Dann musste nachgesteuert werden?
Diese Frage ist für mich zu einfach gezeichnet. Es musste baulich nachgebessert werden. Nehmen Sie nur als Beispiel die bauliche Herausforderung, um die riesigen Lasten für Lautsprecher und Beleuchtung aufzuhängen. Ein heutiges Rock­konzert braucht eine riesige Infrastruktur. Das hat aber nicht nur eine qualitative, sondern auch eine quantitative Dimension. Und es betrifft nicht nur das Gebäude selbst und seine Umgebung. So brauchen Sie mehr Parkplätze und Verkehrsleit­systeme. Dieses Vorgehen stiess aber in den letzten Jahren an Grenzen.

Solch ein Umbauprojekt, wie wir es hier vor Augen haben, steht im nationalen und internationalen Standortwett­bewerb. Die Halle hat nationale und ­internationale Mitbewerber. Wo kann hier die sanierte St. Jakobshalle überzeugen? Die Sanierung und der Umbau müssen sich für Basel rechnen. Da ­stehen Sie sicher auch unter politischem Rechtfertigungsdruck?
Bevor wir den Entscheid gefällt haben, ­haben wir mit externer Hilfe das Projekt  durchgerechnet. Es standen mehrere Szenarien zur Debatte. Wir hätten die Halle auch wieder, nach dem Motto «klein, aber fein», zu einer reinen Sporthalle zurückbauen können. Das wurde intensiv geprüft. Das Hauptargument war nicht nur die reine betriebswirtschaftliche Seite, die sich auch rechnen muss, sondern der volkswirtschaftliche Nutzen. Es geht nicht nur um die ­direkte monetäre Einnahmenseite, sondern auch um den indirekten Nutzen.

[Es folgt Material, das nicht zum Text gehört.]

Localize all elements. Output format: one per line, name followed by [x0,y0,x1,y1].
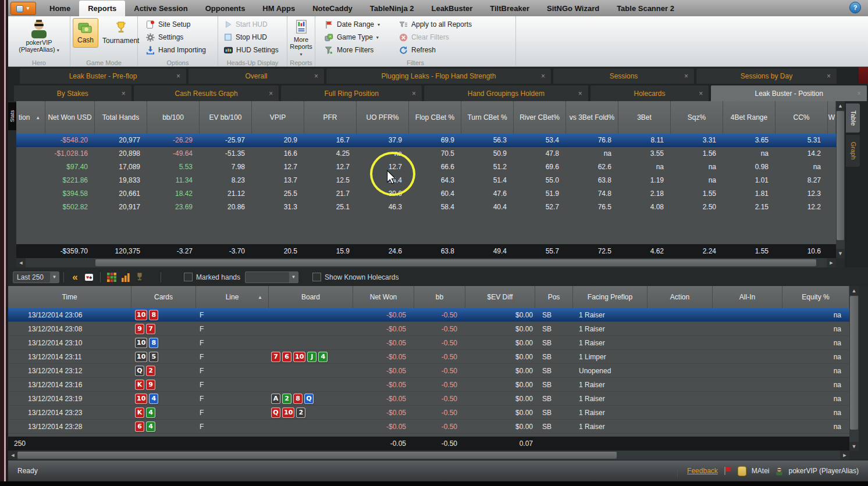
scroll-up-arrow[interactable]: ▲ [849,286,859,295]
tab-close-icon[interactable]: × [314,72,318,80]
stats-column-header[interactable]: Flop CBet % [409,101,461,134]
hands-column-header[interactable]: $EV Diff [465,286,535,308]
tab-close-icon[interactable]: × [269,90,273,98]
hand-row[interactable]: 13/12/2014 23:16K9F-$0.05-0.50$0.00SB1 R… [8,378,849,392]
scroll-left-arrow[interactable]: ◄ [8,451,17,460]
marked-hands-checkbox[interactable] [184,273,193,281]
hands-column-header[interactable]: Facing Preflop [573,286,648,308]
stats-column-header[interactable]: W [828,101,836,134]
settings-button[interactable]: Settings [146,31,215,44]
report-tab-sessions-by-day[interactable]: Sessions by Day× [696,69,837,84]
site-setup-button[interactable]: Site Setup [146,18,215,31]
scroll-right-arrow[interactable]: ► [827,258,836,267]
stats-column-header[interactable]: EV bb/100 [200,101,252,134]
report-tab-full-ring-position[interactable]: Full Ring Position× [281,85,422,101]
menu-item-notecaddy[interactable]: NoteCaddy [304,1,361,16]
report-tab-holecards[interactable]: Holecards× [590,85,709,101]
hands-column-header[interactable]: Board [269,286,353,308]
tab-close-icon[interactable]: × [122,90,126,98]
graph-view-button[interactable] [119,271,133,284]
report-tab-sessions[interactable]: Sessions× [553,69,694,84]
hands-vscrollbar[interactable]: ▲ ▼ [849,286,859,451]
stats-column-header[interactable]: 3Bet [618,101,671,134]
scroll-down-arrow[interactable]: ▼ [849,442,859,451]
stats-column-header[interactable]: Total Hands [95,101,147,134]
hands-column-header[interactable]: Net Won [353,286,414,308]
stats-column-header[interactable]: Sqz% [671,101,723,134]
show-holecards-checkbox[interactable] [312,273,321,281]
menu-item-active-session[interactable]: Active Session [125,1,197,16]
stats-side-tab[interactable]: Stats [8,102,16,130]
apply-to-all-reports-button[interactable]: Apply to all Reports [399,18,472,31]
menu-item-reports[interactable]: Reports [79,1,125,16]
view-tab-graph[interactable]: Graph [846,135,860,167]
menu-item-leakbuster[interactable]: LeakBuster [422,1,481,16]
report-tab-plugging-leaks-flop-hand-strength[interactable]: Plugging Leaks - Flop Hand Strength× [326,69,551,84]
cash-button[interactable]: Cash [73,18,98,48]
clear-filters-button[interactable]: Clear Filters [399,31,472,44]
more-filters-button[interactable]: More Filters [325,44,393,56]
menu-item-opponents[interactable]: Opponents [197,1,254,16]
report-tab-hand-groupings-holdem[interactable]: Hand Groupings Holdem× [424,85,588,101]
tab-close-icon[interactable]: × [541,72,545,80]
stats-row[interactable]: -$548.2020,977-26.29-25.9720.916.737.969… [16,134,836,147]
scrollbar-thumb[interactable] [850,296,858,430]
stats-column-header[interactable]: PFR [304,101,357,134]
start-hud-button[interactable]: Start HUD [224,18,284,31]
stop-hud-button[interactable]: Stop HUD [224,31,284,44]
hands-column-header[interactable]: Cards [131,286,196,308]
scroll-down-arrow[interactable]: ▼ [836,249,845,258]
report-tab-leak-buster-pre-flop[interactable]: Leak Buster - Pre-flop× [20,69,186,84]
feedback-link[interactable]: Feedback [687,467,718,475]
stats-row[interactable]: $394.5820,66118.4221.1225.521.730.660.44… [16,187,836,201]
tab-close-icon[interactable]: × [684,72,688,80]
replay-hand-button[interactable]: « [68,271,82,284]
stats-vscrollbar[interactable]: ▲ ▼ [836,101,845,258]
stats-row[interactable]: $502.8220,91723.6920.8631.325.146.358.44… [16,201,836,214]
stats-column-header[interactable]: UO PFR% [357,101,409,134]
tab-close-icon[interactable]: × [857,90,861,98]
menu-item-table-scanner-2[interactable]: Table Scanner 2 [608,1,683,16]
tab-close-icon[interactable]: × [412,90,416,98]
hand-range-dropdown[interactable]: Last 250 ▼ [13,271,59,283]
application-menu-button[interactable]: ▼ [10,2,36,15]
scroll-left-arrow[interactable]: ◄ [16,258,26,267]
stats-column-header[interactable]: VPIP [252,101,304,134]
scrollbar-thumb[interactable] [17,452,617,459]
tab-close-icon[interactable]: × [699,90,703,98]
card-filter-button[interactable]: ♥♠ [82,271,96,284]
view-tab-table[interactable]: Table [846,103,860,133]
more-reports-button[interactable]: More Reports ▾ [290,18,312,58]
menu-item-home[interactable]: Home [41,1,79,16]
stats-row[interactable]: $221.8619,83311.348.2313.712.514.464.351… [16,174,836,187]
refresh-button[interactable]: Refresh [399,44,472,56]
date-range-button[interactable]: Date Range ▾ [325,18,393,31]
stats-column-header[interactable]: 4Bet Range [723,101,775,134]
stats-column-header[interactable]: Turn CBet % [461,101,514,134]
stats-column-header[interactable]: Net Won USD [45,101,95,134]
hero-account-button[interactable]: pokerVIP (PlayerAlias) ▾ [19,39,59,54]
account-name[interactable]: pokerVIP (PlayerAlias) [789,467,859,475]
stats-column-header[interactable]: tion▲ [16,101,45,134]
hands-column-header[interactable]: Line▲ [196,286,269,308]
report-tab-by-stakes[interactable]: By Stakes× [14,85,131,101]
stats-column-header[interactable]: River CBet% [514,101,566,134]
tab-close-icon[interactable]: × [578,90,582,98]
database-name[interactable]: MAtei [752,467,770,475]
menu-item-tableninja-2[interactable]: TableNinja 2 [361,1,423,16]
tourney-view-button[interactable] [133,271,147,284]
scrollbar-thumb[interactable] [837,111,844,240]
menu-item-tiltbreaker[interactable]: TiltBreaker [481,1,538,16]
grid-view-button[interactable] [105,271,119,284]
scroll-up-arrow[interactable]: ▲ [836,101,845,110]
hand-row[interactable]: 13/12/2014 23:11105F7610J4-$0.05-0.50$0.… [8,350,849,364]
hands-column-header[interactable]: Pos [535,286,573,308]
hand-row[interactable]: 13/12/2014 23:2864F-$0.05-0.50$0.00SB1 R… [8,420,849,434]
hand-row[interactable]: 13/12/2014 23:12Q2F-$0.05-0.50$0.00SBUno… [8,364,849,378]
menu-item-hm-apps[interactable]: HM Apps [254,1,304,16]
hand-importing-button[interactable]: Hand Importing [146,44,215,56]
report-tab-leak-buster-position[interactable]: Leak Buster - Position× [711,85,867,101]
hands-hscrollbar[interactable]: ◄ ► [8,451,849,460]
scrollbar-thumb[interactable] [95,259,816,266]
stats-column-header[interactable]: vs 3Bet Fold% [566,101,618,134]
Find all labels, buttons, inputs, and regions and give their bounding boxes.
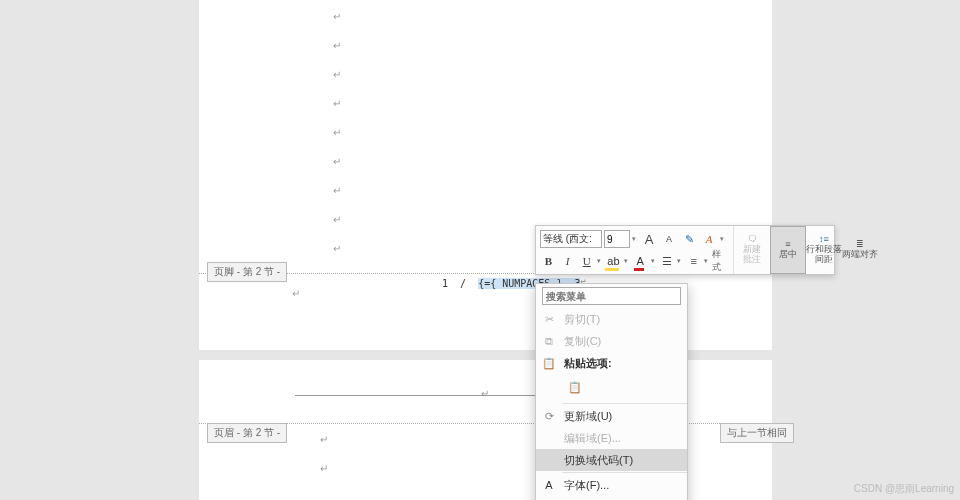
watermark-credit: CSDN @思雨Learning [854, 482, 954, 496]
font-color-button[interactable]: A [632, 252, 649, 270]
menu-edit-field: 编辑域(E)... [536, 427, 687, 449]
link-to-previous-tab[interactable]: 与上一节相同 [720, 423, 794, 443]
italic-button[interactable]: I [559, 252, 576, 270]
menu-copy: ⧉ 复制(C) [536, 330, 687, 352]
menu-search-input[interactable] [542, 287, 681, 305]
clipboard-icon: 📋 [542, 356, 556, 370]
pilcrow-icon: ↵ [333, 127, 341, 138]
copy-icon: ⧉ [542, 334, 556, 348]
align-center-button[interactable]: ≡ 居中 [770, 226, 806, 274]
menu-paste-options-header: 📋 粘贴选项: [536, 352, 687, 374]
styles-label: 样式 [712, 248, 729, 274]
pilcrow-icon: ↵ [333, 214, 341, 225]
pilcrow-icon: ↵ [333, 243, 341, 254]
pilcrow-icon: ↵ [320, 434, 328, 445]
styles-button[interactable]: A [700, 230, 718, 248]
menu-paragraph[interactable]: ¶ 段落(P)... [536, 496, 687, 500]
font-family-dropdown[interactable]: 等线 (西文: [540, 230, 602, 248]
underline-button[interactable]: U [578, 252, 595, 270]
bold-button[interactable]: B [540, 252, 557, 270]
pilcrow-icon: ↵ [292, 288, 300, 299]
menu-toggle-field-codes[interactable]: 切换域代码(T) [536, 449, 687, 471]
clipboard-icon: 📋 [568, 381, 582, 394]
pilcrow-icon: ↵ [333, 69, 341, 80]
pilcrow-icon: ↵ [481, 388, 489, 399]
shrink-font-button[interactable]: A [660, 230, 678, 248]
format-painter-icon[interactable]: ✎ [680, 230, 698, 248]
header-section-tab[interactable]: 页眉 - 第 2 节 - [207, 423, 287, 443]
line-spacing-button[interactable]: ↕≡ 行和段落 间距 [806, 226, 842, 274]
menu-search[interactable] [536, 284, 687, 308]
menu-update-field[interactable]: ⟳ 更新域(U) [536, 405, 687, 427]
pilcrow-icon: ↵ [333, 11, 341, 22]
pilcrow-icon: ↵ [333, 156, 341, 167]
paste-keep-formatting-button[interactable]: 📋 [564, 376, 586, 398]
pilcrow-icon: ↵ [333, 185, 341, 196]
pilcrow-icon: ↵ [320, 463, 328, 474]
font-size-dropdown[interactable]: 9 [604, 230, 630, 248]
mini-toolbar: 等线 (西文: 9 ▾ A A ✎ A▾ B I U▾ ab▾ A▾ ☰▾ ≡▾… [535, 225, 835, 275]
menu-font[interactable]: A 字体(F)... [536, 474, 687, 496]
pilcrow-icon: ↵ [333, 40, 341, 51]
font-icon: A [542, 478, 556, 492]
highlight-button[interactable]: ab [605, 252, 622, 270]
menu-cut: ✂ 剪切(T) [536, 308, 687, 330]
bullets-button[interactable]: ☰ [658, 252, 675, 270]
grow-font-button[interactable]: A [640, 230, 658, 248]
footer-section-tab[interactable]: 页脚 - 第 2 节 - [207, 262, 287, 282]
justify-button[interactable]: ≣ 两端对齐 [842, 226, 878, 274]
pilcrow-icon: ↵ [333, 98, 341, 109]
refresh-icon: ⟳ [542, 409, 556, 423]
new-comment-button[interactable]: 🗨 新建 批注 [734, 226, 770, 274]
scissors-icon: ✂ [542, 312, 556, 326]
numbering-button[interactable]: ≡ [685, 252, 702, 270]
context-menu: ✂ 剪切(T) ⧉ 复制(C) 📋 粘贴选项: 📋 ⟳ 更新域(U) 编辑域(E… [535, 283, 688, 500]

Nehmen Sie nur die Gastronomie und Hotellerie, die von Grossanlässen profitiert. Das ist eine Standortmarketingfrage mit einem  volkswirtschaftlichen Entscheid, und diesen haben wir nach langer Prüfung positiv beantwortet.

Was sind bei solch einem Umbau die Kernthemen?
Die höheren Ansprüche und unterschiedlichen Mehrfachnutzungen von den Räumlichkeiten haben wir schon angesprochen. Dann geht es um die Frage der Zuschauer­zahlen. Früher war in der St. Jakobshalle maximal Platz für 9 000 Besucher. Im heutigen Markt müssen Sie schon über die Zahl von weit über 10’000 kommen, sonst sind sie beispielsweise nicht auf der Liste bei den Veranstaltern von Grosskonzerten. Das Catering braucht Entfaltungsmöglichkeiten. Auch die Frage nach der Lösung von Sicherheitsfragen und Lenkung von Verkehrsströmen im Umfeld sind spielentscheidende Kriterien.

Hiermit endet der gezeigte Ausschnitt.